Analysts remain divided in their read of the company’s prospects. Morgan Stanley maintained an Overweight rating and set a target of approximately $280, citing historical pre-launch gains and the potential for the franchise to lift earnings and valuation multiples. However, the company’s conservative FY2027 projections appear to reflect a cautious approach to revenue recognition and timing, rather than a direct statement about underlying consumer demand.

Market context provided little support for Take-Two’s share price on the day, with major U.S. indices moving higher: the S&P 500 gained +0.5%, the Dow Jones added +0.6%, and the NASDAQ rose +0.4%. Those broader gains were attributed in reports to progress in geopolitical negotiations and an overall positive macro tone, but they did not prevent profit-taking in TTWO following the guidance miss.

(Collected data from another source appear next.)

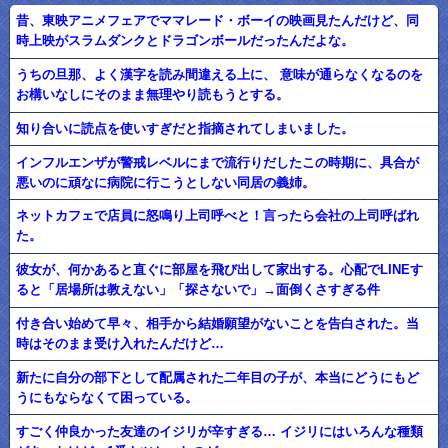
昔、東映アニメフェアでママレード・ボーイの映画見たんだけど、同
時上映がスラムダンクとドラゴンボールだったんだよな。
うちの旦那、よく漢字を読み間違える上に、 意味が通らなくなるのを
お構いなしにそのまま無理やり読もうとする。
知り合いに読点を使いすぎだと指摘されてしまいました。
インフルエンザが警戒レベルにまで流行りだしたこの時期に、具合が
悪いのに頑なに病院に行こうとしない同居の義姉。
ネットカフェで店員に怒鳴り上司呼べと！言ったら会社の上司呼ばれ
た。
彼女が、何かあると直ぐに部屋を飛び出して家出する。心配でLINEす
ると「居場所は教えない」「探さないで」→面倒くさすぎる件
付き合い始めて早々、相手から結婚願望がないことを告白された。当
時はそのまま受け入れたんだけど…
新たに自分の部下として配属された二年目の子が、本当にどうにもど
うにもならなくて困っている。
すごく仲良かった友達のイジリが辛すぎる… イジリにはいろんな種類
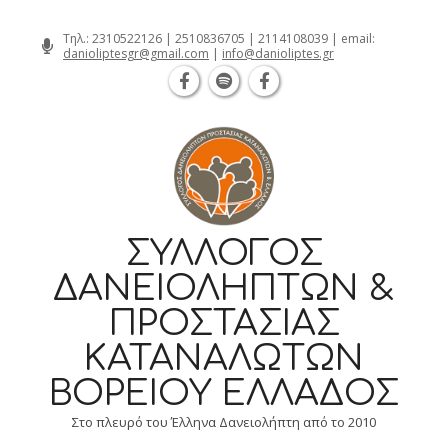
Θεσσαλονίκη Καρατάσου 7, TK 5462
Skip
Τηλ.:
2310522126
|
2510836705
|
2114108039
| email:
danioliptesgr@gmail.com
|
info@danioliptes.gr
to
content
ΣΎΛΛΟΓΟΣ
ΔΑΝΕΙΟΛΗΠΤΏΝ &
ΠΡΟΣΤΑΣΊΑΣ
ΚΑΤΑΝΑΛΩΤΏΝ
ΒΟΡΕΊΟΥ ΕΛΛΆΔΟΣ
Στο πλευρό του Έλληνα Δανειολήπτη από το 2010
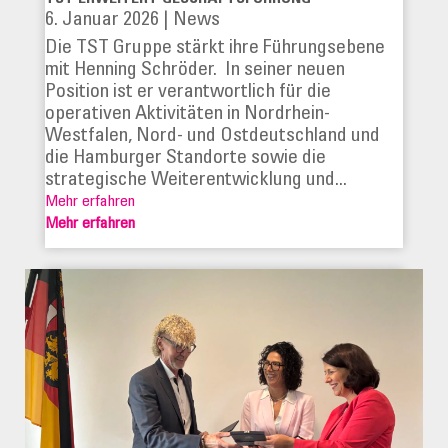
6. Januar 2026
|
News
Die TST Gruppe stärkt ihre Führungsebene
mit Henning Schröder. In seiner neuen
Position ist er verantwortlich für die
operativen Aktivitäten in Nordrhein-
Westfalen, Nord- und Ostdeutschland und
die Hamburger Standorte sowie die
strategische Weiterentwicklung und...
Mehr erfahren
Mehr erfahren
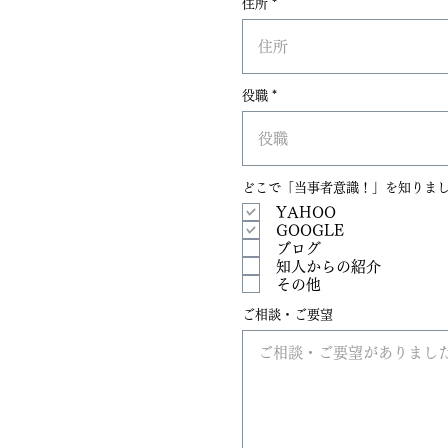
住所
役職
どこで「当事者意識！」を知りま
YAHOO
GOOGLE
ブログ
知人からの紹介
その他
ご相談・ご要望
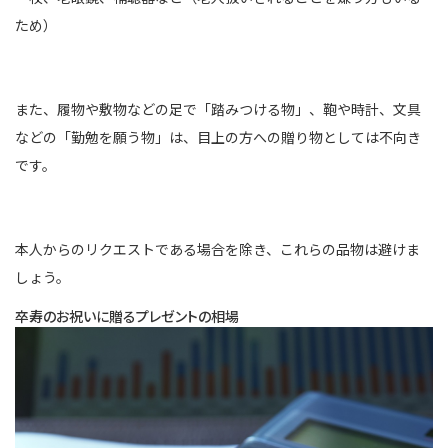
ため）
また、履物や敷物などの足で「踏みつける物」、鞄や時計、文具
などの「勤勉を願う物」は、目上の方への贈り物としては不向き
です。
本人からのリクエストである場合を除き、これらの品物は避けま
しょう。
卒寿のお祝いに贈るプレゼントの相場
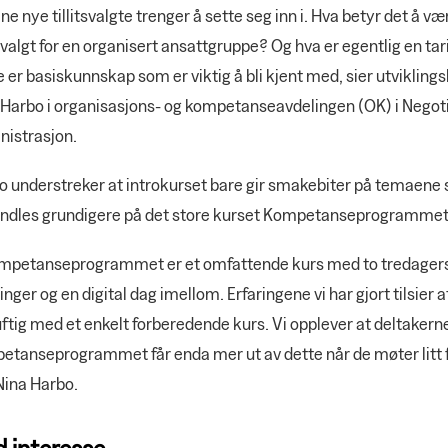
ne nye tillitsvalgte trenger å sette seg inn i. Hva betyr det å væ
tsvalgt for en organisert ansattgruppe? Og hva er egentlig en tar
 er basiskunnskap som er viktig å bli kjent med, sier utvikling
 Harbo i organisasjons- og kompetanseavdelingen (OK) i Negot
nistrasjon.
o understreker at introkurset bare gir smakebiter på temaene
ndles grundigere på det store kurset Kompetanseprogrammet
mpetanseprogrammet er et omfattende kurs med to tredagers
nger og en digital dag imellom. Erfaringene vi har gjort tilsier a
ftig med et enkelt forberedende kurs. Vi opplever at deltakern
etanseprogrammet får enda mer ut av dette når de møter litt 
Nina Harbo.
 interesse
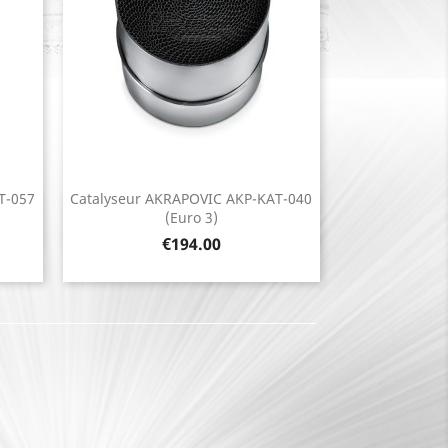
T-057
Catalyseur AKRAPOVIC AKP-KAT-040
Quick view

(Euro 3)
Price
€194.00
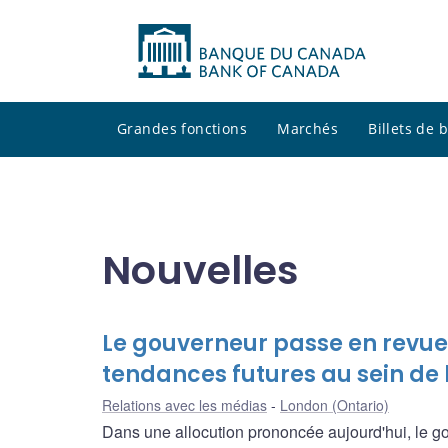
Grandes fonctions
Marchés
Billets de
Nouvelles
Le gouverneur passe en revue 
tendances futures au sein de
Relations avec les médias
London (Ontario)
Dans une allocution prononcée aujourd'hui, le 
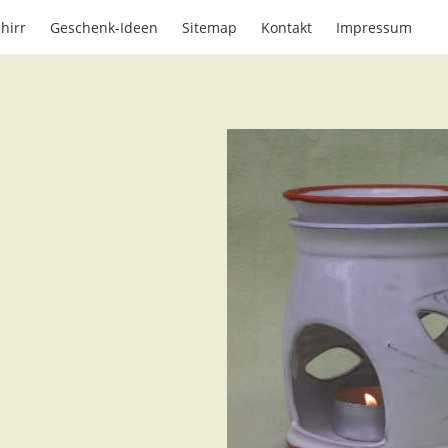
hirr
Geschenk-Ideen
Sitemap
Kontakt
Impressum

Overall, the decline in Take-Two’s stock reflects a combination of a below-consensus annual bookings forecast and short-term selling after an earlier surge. Investors have increasingly framed the company as a broader entertainment platform with a deep development pipeline, reducing the perception of Take-Two as a single-title story. Still, in the near term, the gap between management’s FY2027 guidance and street estimates was large enough to trigger a notable market reaction.


Key points

  • Take-Two reported Q4 net bookings of $1.58 billion and GAAP net revenue of $1.68 billion, both solid quarterly results.
  • The company forecast FY2027 net bookings of $8.0–$8.2 billion, a range that disappointed some investors and analysts despite the confirmed November 19, 2026 GTA VI launch date.
  • Recurring consumer spending rose 7% year over year in Q4 and accounted for 82% of total bookings; management expects more than $1 billion in FY2027 operating cash flow alongside the GTA VI release.

Risks and uncertainties

  • FY2027 net bookings guidance came in below some Wall Street expectations, creating uncertainty for near-term revenue and stock performance - this impacts equity investors and gaming sector valuations.
  • Profit-taking after an after-hours rally amplified downside risk, illustrating short-term volatility around major release events - this affects traders and market liquidity in the gaming and broader tech sectors.
  • Management’s conservative outlook may reflect timing and recognition choices rather than demand weakness, but the difference between company guidance and analyst estimates remains an uncertainty for forecasts and investor positioning.

Risks

  • Below-consensus FY2027 bookings forecast increases near-term revenue uncertainty and could pressure valuation in the gaming sector and related equities.
  • Short-term profit-taking after an after-hours rally highlights potential volatility around major product launches, affecting traders and market liquidity.
  • A cautious management forecast may reflect conservative timing of revenue recognition, leaving analysts and investors with uncertainty when reconciling guidance with demand expectations.